Data Labs Tutorial at WHOI

Temperature profiles from 2 Pioneer Array Profilers, showing data from May 2019.Today I had the opportunity to virtually present an introduction to the Ocean Data Labs project, along with a short tutorial on working with OOI Profiler data to the WHOI Ocean Informatics Working Group. We had over 40 participants attend, including undergraduate students, faculty and career scientists.

Weather Radar image as Tropical Storm Isaias passes over NJ.(Oh, and Tropical Storm Isaias was barreling down on me here in NJ.  Luckily the power held out at my house… but if I had actually been in the office, I wouldn’t have been so lucky. Go figure.)

It was fun session to put together, though I’m sure if would have been far easier in person. I covered a lot of ground (and in retrospect, probably way too much). But the content was partly driven by the diverse audience we had. Not only did the participants range from undergrads to tenured faculty, but also from python novices to experts, as well as OOI newbies to old-hands.

Here are just a few of the topics we tried to cover…

  • An introduction to the Data Labs project and our Community of Practice
  • A brief overview of the power and benefits of python notebooks for reproducible research
  • A nickel tour of the OOI
  • The Google Colab interface
  • Tricks to loading OOI datasets in Python
    • Including working with THREDDS, NetCDF files, loading single vs. multiple files, and the #fillmismatch hack
  • Advantages and differences to using Pandas vs. Xarray for loading and working with datasets
  • And finally, actually visualizing some fun data from the Pioneer Array Profilers

In the end we didn’t get too far through the notebook I created.  But that’s the beauty of notebooks.  All of the text, code and practice exercises I prepared are all there for participants to take a look at at their leisure.
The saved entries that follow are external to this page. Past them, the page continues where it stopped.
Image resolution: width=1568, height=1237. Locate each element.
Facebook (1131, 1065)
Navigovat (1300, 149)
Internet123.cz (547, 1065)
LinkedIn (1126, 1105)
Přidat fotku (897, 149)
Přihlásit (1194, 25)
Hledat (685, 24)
The reality is, working with large complex datasets from observatories like the OOI, which itself is designed to measure complex processes, and using new tools (like Python) to work with them, is a lot to learn.  In a 1-hour tutorial, you can barely scratch the surface.  To really delve into these topics, you really need a full course (at a minimum) to practice all the skills that help you discover the stories hidden in the data.  One day, I’d love to lead one. If you’re interested in making this happen, please ping me.
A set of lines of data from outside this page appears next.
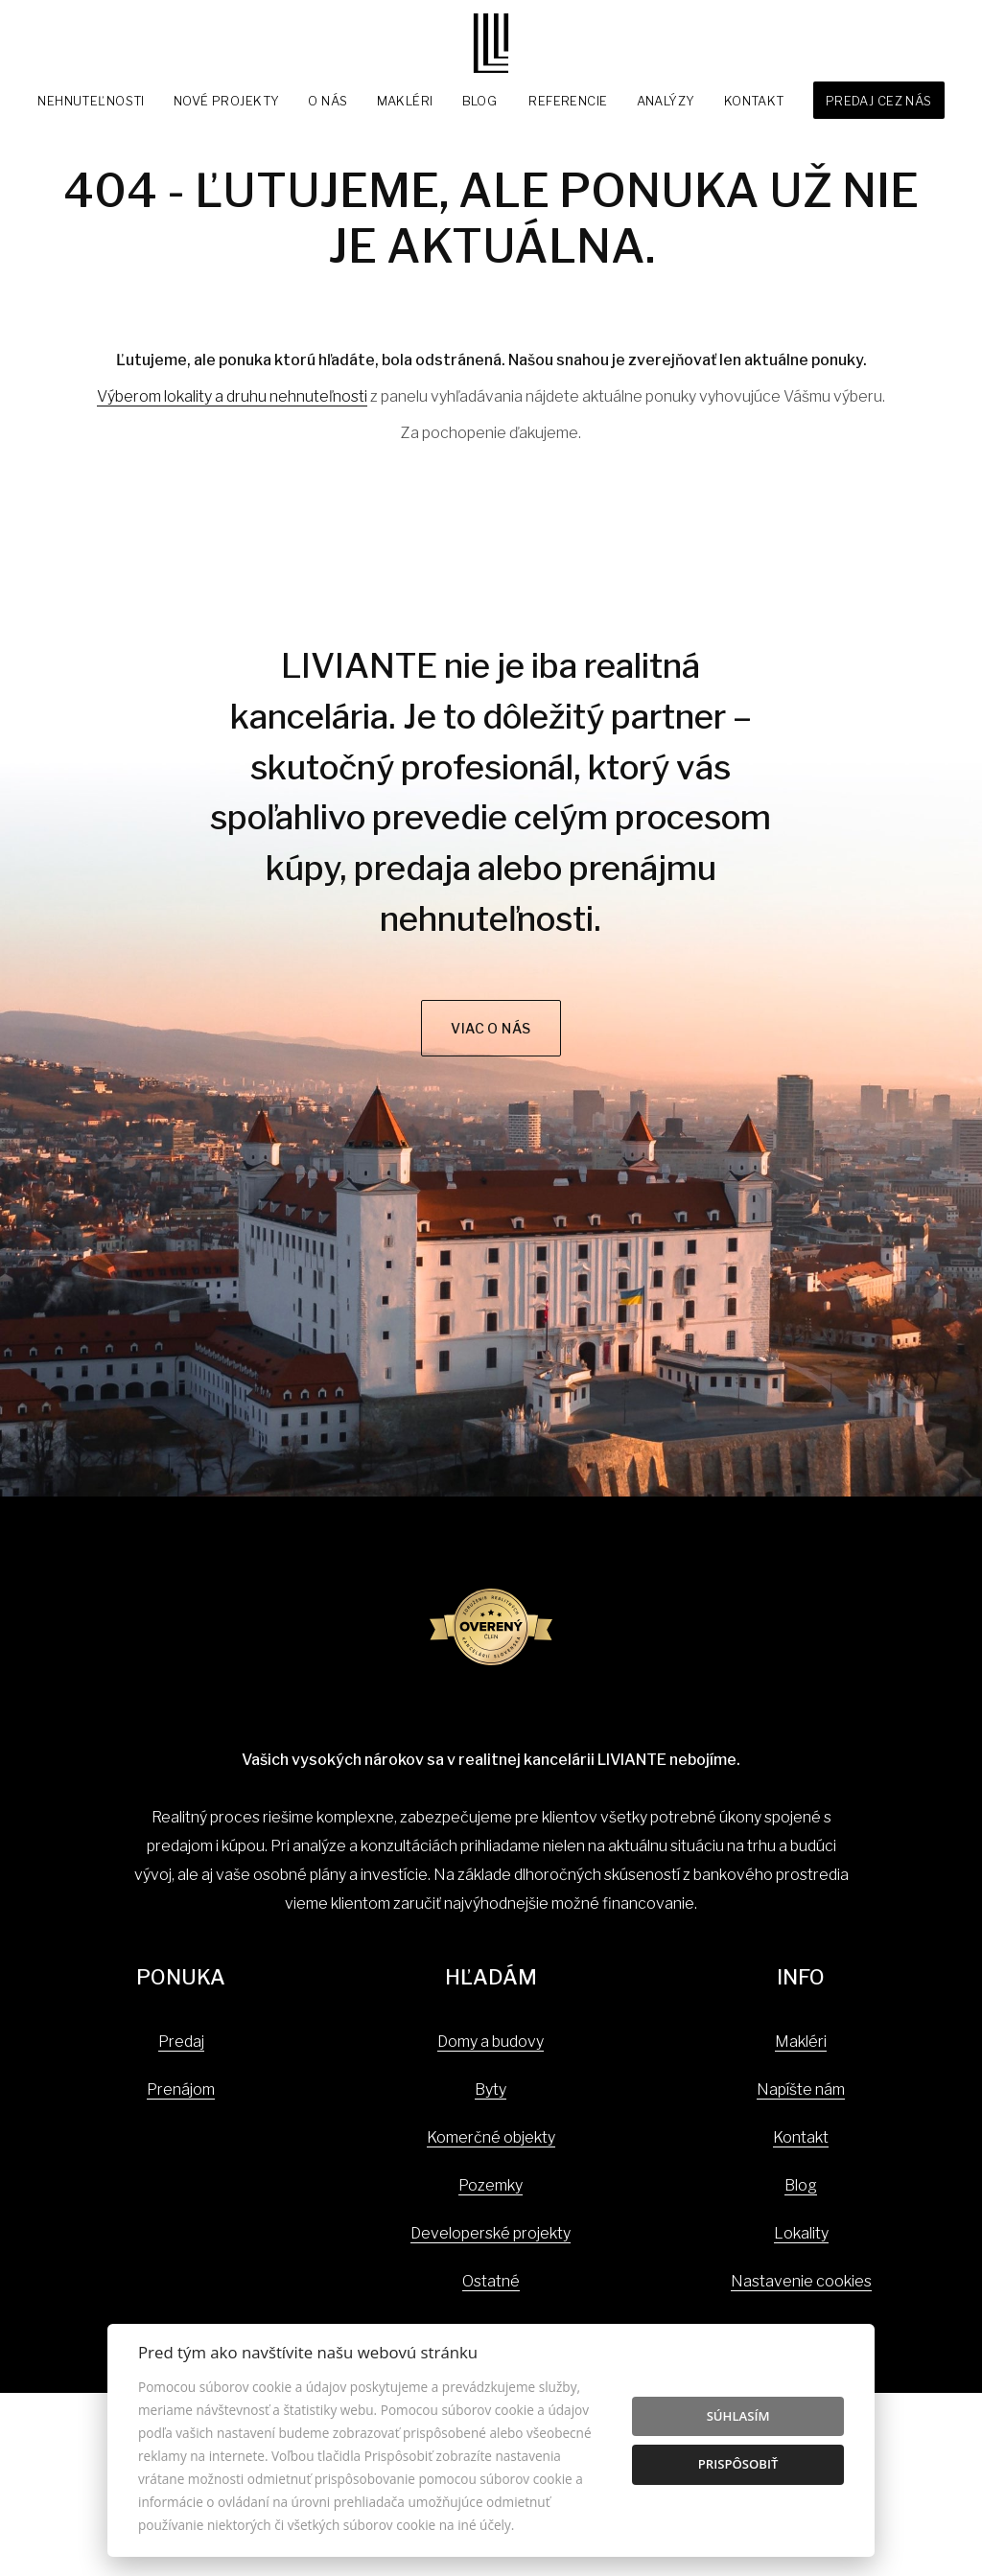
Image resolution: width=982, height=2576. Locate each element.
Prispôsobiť (738, 2463)
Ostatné (491, 2281)
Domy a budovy (490, 2041)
But in an hour, you can definitely excite people about the potential of what’s possible.  And that’s always my goal.  So if you attended today, I hope you found some benefit, and are eager to learn more.

For those who are interested in diving in to what was presented today, you can check out the slides I presented (ppt, pdf), as well as the webinar recording, and the full notebook below.  If you would like to open the notebook in Colab to play with it yourself, you can use use this link.

Special thanks to Stace Beaulieu at WHOI for organizing the event and virtually hosting me!